PROBLEM DESCRIPTION: Check every line of the entries below for "درستی", and copy the lines that have it.

Start of Block

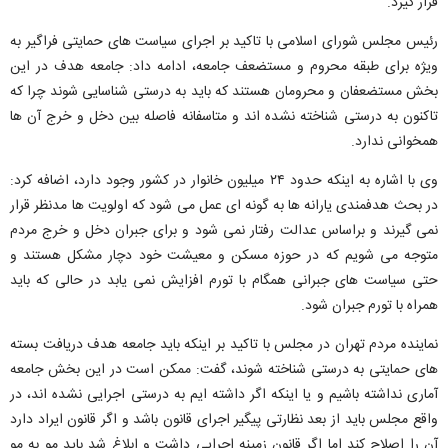
قرار گیرد.
رئیس مجلس شورای اسلامی با تاکید بر اجرای سیاست های حمایتی فراگیر به
ویژه برای طبقه محروم و مستضعف جامعه، ادامه داد: جامعه هدف در این
بخش مستضعفان و محرومان هستند که باید به درستی شناسایی شوند چرا که
تاکنون به درستی شناخته نشده اند و متاسفانه فاصله بین دخل و خرج آن ها
همخوانی ندارد.
وی با اشاره به اینکه حدود ۲۴ میلیون خانوار در کشور وجود دارد، اضافه کرد:
در بحث هدفمندی یارانه ها به گونه ای عمل می شود که اولویت ها مدنظر قرار
نمی گیرند و براساس عدالت رفتار نمی شود و برای جبران دخل و خرج مردم
متوجه می شویم که در حوزه مسکن و معیشت خود دچار مشکل هستند و
حتی سیاست های جبرانی همگام با تورم افزایش نمی یابد در حالی که باید
همراه با تورم جبران شود.
نماینده مردم تهران در مجلس با تاکید بر اینکه باید جامعه هدف دریافت بسته
های حمایتی به درستی شناخته شوند، گفت: ممکن است در این بخش جامعه
آماری نداشته باشیم و یا اینکه اگر داشته ایم به درستی اجرایی نشده اند، در
واقع مجلس باید از بعد نظارتی پیگیر اجرای قانون باشد و اگر قانون ایراد دارد
آن را اصلاح کند اما اگر قانون زمینه اجرایی داشت و ابلاغ شد باید مو به مو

End of Block

ANSWER SECTION:
بخش مستضعفان و محرومان هستند که باید به درستی شناسایی شوند چرا که
تاکنون به درستی شناخته نشده اند و متاسفانه فاصله بین دخل و خرج آن ها
های حمایتی به درستی شناخته شوند، گفت: ممکن است در این بخش جامعه
آماری نداشته باشیم و یا اینکه اگر داشته ایم به درستی اجرایی نشده اند، در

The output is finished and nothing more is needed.